Here’s some example runs on my elderly laptop. These are obviously not “proof” in a benchmarking sense, but the difference is so large it didn’t seem necessary. Also, all these runs where done one after the other to minimize environmental differences.

$ julia-1.1.1 --startup-file=no --banner=no
julia> include("peuler92.jl")
eu92 (generic function with 1 method)

julia> eu92(100_000) # Compilation
85623

julia> @time eu92(5_000_000)
 10.041794 seconds (74.40 M allocations: 3.991 GiB, 3.28% gc time)
4295843

julia> 

$ julia-1.3.0-rc1 --startup-file=no --banner=no
julia> include("peuler92.jl")
eu92 (generic function with 1 method)

julia> eu92(100_000) # Compilation
85623

julia> @time eu92(5_000_000)
148.563905 seconds (138.79 M allocations: 4.950 GiB, 0.87% gc time)
4295843

julia> 

– Actually, I can use some saved nightlies to narrow the timeframe when the change to Julia occurred

$ julia-13dev164 --startup-file=no --banner=no
julia> Base.GIT_VERSION_INFO
Base.GitVersionInfo("9b5fea51ca639f62bc65e5d92aced79bdb28b651", "9b5fea51ca", "master", 164, "2019-05-04 12:32 UTC", false, 0, 1.556973126e9)

julia> include("peuler92.jl")
eu92 (generic function with 1 method)

julia> eu92(100_000) # Compilation
85623

julia> @time eu92(5_000_000)
  8.304364 seconds (69.40 M allocations: 3.916 GiB, 4.38% gc time)
4295843

julia> 

$ julia-13dev308 --startup-file=no --banner=no
julia> Base.GIT_VERSION_INFO
Base.GitVersionInfo("6d23d520dfc666d307951b020f5204fbaf5c4291", "6d23d520df", "master", 308, "2019-05-29 15:38 UTC", false, 0, 1.559144318e9)

julia> include("peuler92.jl")
eu92 (generic function with 1 method)

julia> eu92(100_000) # Compilation
85623

julia> @time eu92(5_000_000)
139.023717 seconds (138.79 M allocations: 4.950 GiB, 0.34% gc time)
4295843

So, what happened to Julia in mid-May, between DEV.164 & DEV.308? Was there a
deliberate design decision to be less agressive in garbage collection? (My
best guess.) If so, please consider a command-line option so the user can tune
gc agressiveness, somewhat like the --optimize option.

13 Likes

This is a great summary: a clear, small example; precise information about what changed and even an analysis of the dates. Thank you!

I can reproduce with 1.1 vs a recent 1.3; looking at @code_warntype (optimize=true) it seems the compiler is making very different inlining decisions. This might be the reason for the change in time and number of allocations rather than anything to do with the GC as such.

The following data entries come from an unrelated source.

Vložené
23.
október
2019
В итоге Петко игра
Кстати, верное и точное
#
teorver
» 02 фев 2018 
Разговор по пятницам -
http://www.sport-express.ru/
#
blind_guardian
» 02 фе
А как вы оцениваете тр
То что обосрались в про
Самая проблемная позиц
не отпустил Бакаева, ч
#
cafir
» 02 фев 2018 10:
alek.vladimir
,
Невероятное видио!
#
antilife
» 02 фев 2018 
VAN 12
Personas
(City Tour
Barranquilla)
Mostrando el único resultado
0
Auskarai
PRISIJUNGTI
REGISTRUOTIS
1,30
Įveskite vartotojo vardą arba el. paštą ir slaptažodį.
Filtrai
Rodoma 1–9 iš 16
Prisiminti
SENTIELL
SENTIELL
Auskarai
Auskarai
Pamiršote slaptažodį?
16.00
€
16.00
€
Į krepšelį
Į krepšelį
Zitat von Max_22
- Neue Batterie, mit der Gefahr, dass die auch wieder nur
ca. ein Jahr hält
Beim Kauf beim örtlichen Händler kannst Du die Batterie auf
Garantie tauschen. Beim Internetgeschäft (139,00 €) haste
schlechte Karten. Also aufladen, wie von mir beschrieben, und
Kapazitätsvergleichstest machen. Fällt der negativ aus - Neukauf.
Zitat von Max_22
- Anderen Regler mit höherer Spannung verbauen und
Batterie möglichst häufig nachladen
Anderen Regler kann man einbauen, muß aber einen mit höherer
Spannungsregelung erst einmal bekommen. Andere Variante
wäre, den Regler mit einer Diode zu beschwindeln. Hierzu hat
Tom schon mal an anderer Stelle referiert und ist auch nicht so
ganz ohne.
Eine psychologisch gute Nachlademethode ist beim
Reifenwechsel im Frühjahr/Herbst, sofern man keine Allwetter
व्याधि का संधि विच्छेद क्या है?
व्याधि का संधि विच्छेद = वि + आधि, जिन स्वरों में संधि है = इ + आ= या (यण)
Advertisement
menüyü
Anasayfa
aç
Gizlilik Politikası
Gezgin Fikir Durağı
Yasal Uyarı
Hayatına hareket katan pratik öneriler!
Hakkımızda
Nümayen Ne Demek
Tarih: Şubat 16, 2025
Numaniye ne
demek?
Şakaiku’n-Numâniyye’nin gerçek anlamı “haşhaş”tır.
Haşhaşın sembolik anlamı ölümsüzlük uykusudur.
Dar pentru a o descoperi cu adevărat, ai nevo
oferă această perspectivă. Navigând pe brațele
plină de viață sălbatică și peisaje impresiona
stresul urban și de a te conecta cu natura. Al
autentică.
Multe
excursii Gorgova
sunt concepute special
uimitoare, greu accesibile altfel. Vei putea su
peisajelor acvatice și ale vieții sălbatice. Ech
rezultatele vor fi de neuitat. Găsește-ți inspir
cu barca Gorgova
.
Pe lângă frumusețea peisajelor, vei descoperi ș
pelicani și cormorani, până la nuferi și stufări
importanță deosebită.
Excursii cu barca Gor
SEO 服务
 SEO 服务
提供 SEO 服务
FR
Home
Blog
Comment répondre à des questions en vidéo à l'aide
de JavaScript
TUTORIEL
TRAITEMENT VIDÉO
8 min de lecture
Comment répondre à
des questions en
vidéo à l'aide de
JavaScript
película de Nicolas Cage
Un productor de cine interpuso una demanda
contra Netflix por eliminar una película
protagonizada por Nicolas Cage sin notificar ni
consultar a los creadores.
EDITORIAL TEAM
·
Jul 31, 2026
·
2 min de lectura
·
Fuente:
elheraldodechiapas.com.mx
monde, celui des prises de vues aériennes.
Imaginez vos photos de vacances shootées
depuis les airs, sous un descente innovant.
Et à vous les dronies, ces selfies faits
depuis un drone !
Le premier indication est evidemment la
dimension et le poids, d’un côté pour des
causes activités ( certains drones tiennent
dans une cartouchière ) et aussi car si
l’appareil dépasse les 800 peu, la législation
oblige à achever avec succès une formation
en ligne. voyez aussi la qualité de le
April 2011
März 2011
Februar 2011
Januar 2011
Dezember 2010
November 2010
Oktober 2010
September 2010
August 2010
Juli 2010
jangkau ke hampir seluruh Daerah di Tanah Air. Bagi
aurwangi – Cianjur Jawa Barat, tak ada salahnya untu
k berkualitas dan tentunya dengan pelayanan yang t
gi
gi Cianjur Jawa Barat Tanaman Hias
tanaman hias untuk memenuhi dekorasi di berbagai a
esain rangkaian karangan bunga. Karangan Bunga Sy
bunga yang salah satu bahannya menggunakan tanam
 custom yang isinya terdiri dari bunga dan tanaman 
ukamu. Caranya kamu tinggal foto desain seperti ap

It’s also interesting that a difference can be observed in sumsqdig without the other machinery:

julia> VERSION
v"1.3.0-alpha.156"

julia> @btime sumsqdig(5000_000)
  661.931 ns (4 allocations: 192 bytes)
25
julia> VERSION
v"1.1.0"

julia> @btime sumsqdig(5000_000)
  91.624 ns (3 allocations: 176 bytes)

Seeing that leads to finding https://github.com/julialang/julia/pull/31722 which seems rather likely to have caused this (possibly only indirectly, by affecting the compiler’s inlining heuristics).

13 Likes

Cross reference to the github bug report: https://github.com/JuliaLang/julia/issues/33014

2 Likes

@Chris_Foster, thanks for the compliments & for looking into this. I hope my report helps resolve the problem.